A surge in producer prices to a 3-year high has markets pricing in Fed rate hikes, but BlackRock’s Jeffrey Rosenberg argues the inflationary spike may have crested.
A surge in producer prices to a 3-year high has markets pricing in Fed rate hikes, but BlackRock’s Jeffrey Rosenberg argues the inflationary spike may have crested.

A hotter-than-expected surge in wholesale inflation to 6% is fueling bets the Federal Reserve will resume hiking interest rates, yet strategists at BlackRock Inc. are telling clients the spike may represent a peak.
"The bond market is reacting to the recent CPI and PPI numbers," BlackRock's Jeffrey Rosenberg, said on CNBC's 'Closing Bell Overtime,' but argued the data could suggest "inflation is actually peaking."
The Producer Price Index for final demand jumped 1.4% in April, nearly triple the 0.5% consensus forecast, according to the Bureau of Labor Statistics. The annual 6% gain marks the highest reading since early 2023, with core prices, which exclude food and energy, rising 0.6% on the month and 4.4% year-over-year.
The data complicates the Federal Reserve's path forward, reinforcing a hawkish stance just as a leadership transition to Kevin Warsh is imminent. Traders have now priced in a 30% chance of a rate hike in December, according to the CME FedWatch tool, a scenario that seemed impossible just weeks ago.
The breadth of the April surge flagged stickier underlying price pressures. Final demand services climbed 1.2%, the largest monthly advance since March 2022, accounting for roughly 60% of the headline move. Within services, margins for trade services rose 2.7%, while transportation and warehousing prices jumped 5%.

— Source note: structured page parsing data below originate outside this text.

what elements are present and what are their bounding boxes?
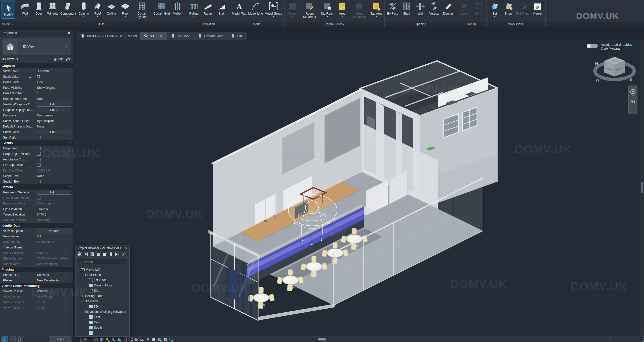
section-header-phasing[interactable]: Phasing⌃ bbox=[0, 267, 73, 272]
ribbon-button-ref-plane[interactable]: Ref Plane bbox=[515, 1, 530, 15]
compass-east-label[interactable]: E bbox=[631, 61, 634, 65]
ribbon-button-window[interactable]: Window bbox=[46, 1, 59, 15]
section-header-graphics[interactable]: Graphics⌃ bbox=[0, 63, 73, 68]
sort-descending-button[interactable]: ZA bbox=[17, 336, 23, 342]
tree-item-floor-plans[interactable]: −Floor Plans bbox=[77, 272, 129, 277]
ribbon-button-grid[interactable]: Grid bbox=[471, 1, 485, 15]
property-value[interactable]: Orthographic bbox=[35, 201, 73, 206]
ribbon-button-room[interactable]: Room▾ bbox=[286, 1, 299, 18]
families-tab-icon[interactable] bbox=[108, 251, 114, 257]
tree-item-ceiling-plans[interactable]: +Ceiling Plans bbox=[77, 293, 129, 298]
ribbon-button-vertical[interactable]: Vertical bbox=[427, 1, 441, 15]
property-value[interactable]: Fine bbox=[35, 79, 73, 85]
view-scale-button[interactable]: 1 : 75 bbox=[79, 338, 92, 341]
scroll-down-icon[interactable]: ˅ bbox=[640, 333, 644, 336]
tree-item-north[interactable]: North bbox=[77, 320, 129, 325]
tree-item-3d-views[interactable]: −3D Views bbox=[77, 298, 129, 304]
property-value[interactable]: 304800.0 bbox=[35, 168, 73, 173]
sun-path-icon[interactable] bbox=[105, 337, 110, 342]
scroll-up-icon[interactable]: ˄ bbox=[640, 40, 644, 43]
section-collapse-icon[interactable]: ⌃ bbox=[69, 268, 71, 271]
reveal-hidden-elements-icon[interactable] bbox=[146, 337, 150, 342]
property-edit-button[interactable]: Edit... bbox=[37, 130, 71, 134]
property-value[interactable]: <None> bbox=[35, 250, 73, 255]
property-edit-button[interactable]: <None> bbox=[37, 229, 71, 233]
crop-region-icon[interactable] bbox=[128, 337, 133, 342]
project-browser-close-icon[interactable]: ✕ bbox=[125, 246, 128, 250]
vertical-scroll-thumb[interactable] bbox=[641, 182, 643, 193]
property-value[interactable] bbox=[35, 245, 73, 250]
navigation-bar-close-icon[interactable]: ✕ bbox=[634, 86, 637, 89]
property-value[interactable]: New Construction bbox=[35, 278, 73, 283]
section-header-identity-data[interactable]: Identity Data⌃ bbox=[0, 223, 73, 228]
ribbon-button-by-face[interactable]: By Face bbox=[386, 1, 399, 15]
section-header-extents[interactable]: Extents⌃ bbox=[0, 140, 73, 146]
property-edit-button[interactable]: Edit... bbox=[37, 102, 71, 107]
property-value[interactable]: Custom bbox=[35, 68, 73, 74]
links-tab-icon[interactable] bbox=[120, 251, 126, 257]
analytical-model-icon[interactable] bbox=[163, 337, 168, 342]
view-tab-3d[interactable]: 3D✕ bbox=[140, 32, 167, 40]
property-value[interactable]: 1 bbox=[35, 91, 73, 96]
ribbon-button-shaft[interactable]: Shaft bbox=[400, 1, 413, 15]
property-value[interactable] bbox=[35, 195, 73, 200]
view-tab-1st-floor[interactable]: 1st Floor bbox=[167, 32, 194, 40]
ribbon-button-column[interactable]: Column▾ bbox=[77, 1, 91, 18]
ribbon-button-viewer[interactable]: Viewer bbox=[531, 1, 544, 15]
sort-ascending-button[interactable]: AZ bbox=[9, 336, 16, 342]
view-cube-body[interactable]: TOP LEFT FRONT bbox=[604, 57, 625, 76]
compass-west-label[interactable]: W bbox=[596, 78, 599, 82]
property-value[interactable] bbox=[35, 151, 73, 156]
ribbon-button-area-boundary[interactable]: Area Boundary bbox=[349, 1, 369, 19]
checkbox[interactable] bbox=[37, 196, 41, 200]
type-selector[interactable]: 3D View ▼ bbox=[2, 38, 71, 55]
tree-expander-icon[interactable]: − bbox=[81, 310, 84, 313]
vertical-scrollbar[interactable]: ˄ ˅ bbox=[640, 40, 644, 336]
ribbon-button-wall[interactable]: Wall bbox=[414, 1, 427, 15]
properties-close-icon[interactable]: ✕ bbox=[68, 31, 70, 35]
checkbox[interactable] bbox=[37, 180, 41, 183]
tree-item-views-all[interactable]: −Views (all) bbox=[77, 267, 129, 272]
temporary-view-properties-icon[interactable] bbox=[151, 337, 156, 342]
section-collapse-icon[interactable]: ⌃ bbox=[69, 186, 71, 188]
shadows-icon[interactable] bbox=[111, 337, 115, 342]
property-value[interactable]: None bbox=[35, 124, 73, 129]
property-value[interactable]: 11336.4 bbox=[35, 206, 73, 211]
home-tab-icon[interactable] bbox=[76, 251, 82, 257]
zoom-tool-icon[interactable] bbox=[630, 99, 636, 104]
ribbon-button-area[interactable]: Area▾ bbox=[335, 1, 349, 18]
tree-expander-icon[interactable]: − bbox=[81, 273, 84, 276]
view-tab-xx-xx-xx-xxx-dr-a-001-refurbi[interactable]: XX-XX-XX-XXX-DR-A-001 - Refurbi... bbox=[76, 32, 140, 40]
property-value[interactable]: View Origin bbox=[35, 294, 73, 299]
section-collapse-icon[interactable]: ⌃ bbox=[69, 285, 71, 287]
reveal-constraints-icon[interactable] bbox=[169, 337, 173, 342]
status-expand-icon[interactable]: › bbox=[610, 337, 611, 341]
crop-view-icon[interactable] bbox=[123, 337, 127, 342]
property-value[interactable]: None bbox=[35, 96, 73, 101]
ribbon-button-roof[interactable]: Roof▾ bbox=[91, 1, 104, 18]
property-value[interactable]: Show Original bbox=[35, 85, 73, 90]
tree-expander-icon[interactable]: − bbox=[77, 268, 80, 271]
checkbox[interactable] bbox=[37, 136, 41, 139]
section-collapse-icon[interactable]: ⌃ bbox=[69, 142, 71, 144]
tree-item-clipped[interactable] bbox=[77, 330, 129, 335]
tree-item-east[interactable]: East bbox=[77, 314, 129, 320]
sheets-tab-icon[interactable] bbox=[102, 251, 107, 257]
ribbon-button-ceiling[interactable]: Ceiling bbox=[105, 1, 118, 15]
checkbox[interactable] bbox=[37, 158, 41, 161]
property-value[interactable] bbox=[35, 135, 73, 140]
tree-item-ground-floor[interactable]: Ground Floor bbox=[77, 283, 129, 288]
browser-search-input[interactable]: ⌕ Search bbox=[77, 259, 128, 265]
locked-3d-view-icon[interactable] bbox=[134, 337, 139, 342]
property-value[interactable]: 131.5 bbox=[35, 305, 73, 310]
zoom-dropdown-icon[interactable]: ▾ bbox=[632, 104, 634, 106]
ribbon-button-component[interactable]: Component▾ bbox=[60, 1, 77, 18]
view-cube[interactable]: N E S W TOP LEFT FRONT bbox=[588, 52, 641, 87]
horizontal-scroll-thumb[interactable] bbox=[318, 338, 326, 340]
section-collapse-icon[interactable]: ⌃ bbox=[69, 224, 71, 227]
property-value[interactable]: Coordination bbox=[35, 113, 73, 118]
ribbon-button-dormer[interactable]: Dormer bbox=[441, 1, 455, 15]
associate-parameter-button[interactable] bbox=[2, 336, 8, 342]
project-browser-header[interactable]: Project Browser - VIENNA CAFE... ✕ bbox=[76, 245, 129, 251]
property-value[interactable] bbox=[35, 157, 73, 162]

Much of the inflation surge is being driven by higher energy prices due to the war with Iran, which has disrupted global oil markets. The PPI data showed energy costs advanced 7.8%, with gasoline prices climbing 15.6%. The conflict has brought traffic through the Strait of Hormuz to a standstill, pushing Brent crude above $100 a barrel and increasing costs for manufacturers and shippers.
The market's immediate reaction was decisive. Treasury yields pushed higher after the release, with the 30-year yield rising to 5.042%, just below its 19-year peak, as bond traders priced in renewed Fed rate hike risks. The dollar firmed against major peers as widening rate differentials supported the greenback.
The back-to-back reports on consumer and producer prices have put concerns about runaway prices into overdrive. The Consumer Price Index released Tuesday hit a nearly three-year high of 3.8% in April. "Both CPI and PPI Inflation are now officially at 3+ year highs. Odds of rate HIKES are rising,” analysts at the Kobeissi Letter stated.
While central banks often look through oil shocks from global conflicts, the current price pressures are coming after five consecutive years of inflation running above the Fed’s 2% target. The persistence of these pressures could force policymakers to consider further tightening even if the energy component subsides.
This article is for informational purposes only and does not constitute investment advice.